In Brown’s three-minute appearance, he challenged ordinance sponsor Ben Gray and other members to remember that the Bible does not condone homosexuality. He told council members they would be held to "great accountability for the decision you are making."
"The question I have for you all is, like Pontius Pilate, what are you going to do with Jesus?" Brown asked. "Ultimately, if you don’t have a relationship with him, and you don’t really have a Bible-believing mentality, really, anything goes. ... At the end of the day it matters what God thinks most."
Barbara Baier, a member of the Lincoln Board of Education, wrote to university administrators to request Brown’s firing in the wake of his testimony. She noted the university-wide policy not to discriminate based on, among other things, sexual orientation.
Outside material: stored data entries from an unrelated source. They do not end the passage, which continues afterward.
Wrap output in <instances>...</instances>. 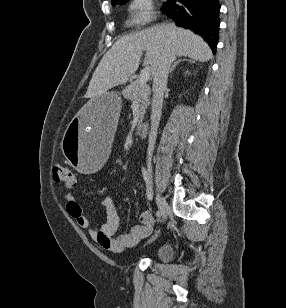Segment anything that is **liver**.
Segmentation results:
<instances>
[{
  "instance_id": "1",
  "label": "liver",
  "mask_w": 286,
  "mask_h": 308,
  "mask_svg": "<svg viewBox=\"0 0 286 308\" xmlns=\"http://www.w3.org/2000/svg\"><path fill=\"white\" fill-rule=\"evenodd\" d=\"M175 56L190 57L199 62L212 58L207 43L192 31L175 25H156L118 39L102 57L93 73L86 97L95 102L111 88L124 84L139 67L143 51L144 64L154 74L167 49Z\"/></svg>"
}]
</instances>
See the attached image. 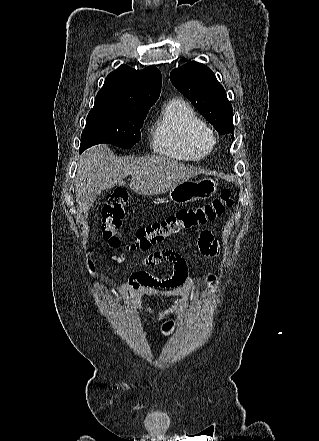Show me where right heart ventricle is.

Brown - in a decision he said he now regrets - gave Memorial Stadium in Lincoln as his address of record. Baier said some people could have inferred he was representing the university, not just himself, when he appeared before the council. She said Brown’s continued employment creates an atmosphere hostile to gay student-athletes.
"He says terrible things about members of my community - citizens of this country, people who have not committed any crimes," Baier said. "He compares gays and lesbians to people who have committed crimes, people who are desiring to go and cause the destruction of the American family, and nothing could be further from the truth."
Chancellor Harvey Perlman admonished Brown for giving the stadium address but said Brown’s personal views do not reflect those of the university.
It was not the first time Brown has spoken out against homosexuality and not the first time people have called for his dismissal for doing so.
"To be fired for my faith would be a greater honor than to be fired because we didn’t win enough games," Brown said in an interview with the Associated Press. "I haven’t lost any sleep over it. I realize at some point, we live in a politically correct enough culture where that very well could happen."
It was six months ago that Brown earned national acclaim for leading a prayer for healing at midfield before the Cornhuskers’ game at scandal-torn Penn State.
"Hero to goat," Brown said.
Brown is adamant he won’t change his Bible-inspired message or quit delivering it. As a Christian, he said, he’s called to evangelize.
At a time when Tim Tebow’s faith has been the subject of admiration and ridicule, there are those who like the fearlessness Brown shows going against the grain of what they say is a culture out to marginalize religion and unwilling to define right and wrong.
A Lincoln city councilman has said he plans to propose a similar anti-discrimination ordinance next week and that a public hearing could be held May 7. Brown said he is praying about speaking in opposition if his schedule allows.
In a state where the Cornhuskers are assigned celebrity status, separating Brown from the program would be a stretch.
Brown acknowledges that he uses his position as a platform for his ministry. He sprinkles in football metaphors during his many speaking engagements and sometimes references the players he has coached.